= The Wheatcroft Collection =

UK military vehicle collection

The Wheatcroft Collection in the United Kingdom is a large and important collection of historical softskin and armoured military vehicles. It is located in Leicestershire, England, and is one of the largest private collections of military vehicles in the world.

== Items in the collection ==
The collection has around 200 items, including more than 130 vehicles, of which 88 are tanks. The majority of the collection is of German, American and British origin, with a smaller number of vehicles from Norway, Japan, France, Russia and Sweden. The owner of the collection, Kevin Wheatcroft, has been collecting military vehicles for 30 years.

===Allied WWII vehicles===

Amongst the projects being undertaken is the restoration of ten M4 Sherman tanks, bringing the total number of Shermans in the collection to 15. Each of the ten are planned to receive a matching engine correct for the variant. Eight early Wright Continental R975 C1 radial engines were found in a barn, and subsequently purchased for the collection, all are scheduled to be restored. Another R975 was sourced from South Africa, described as being in mint condition.

Existing Shermans include an 'Easy Eight', with cast chassis (likely mid production M4A1), D82081 (T23) turret, 76mm gun (with muzzle brake), HVSS suspension, and sharp nosed differential cover. The collection is expected to include all major Sherman variants and an M10 tank destroyer once restorations are complete.

The collection also includes two Churchill tanks.

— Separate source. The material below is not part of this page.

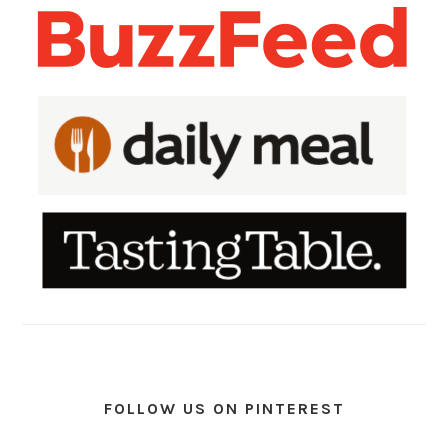
FOLLOW US ON PINTEREST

===German WWII vehicles===

The Wheatcroft Collection is perhaps notable for having a number of rare Second World War-era German military vehicles, including four Panther tanks, one of which is close to full restoration, a StuG III assault gun, a Panzer III, and a Panzer IV tank and various components from many other vehicles. Four Jagdpanzers are currently undergoing restoration. The collection is also working on restoring the only surviving German E Boat.

== Exhibition and events ==
The collection is not available for public viewing. The owner intends to eventually restore and preserve many of the vehicles, and then place them in a museum.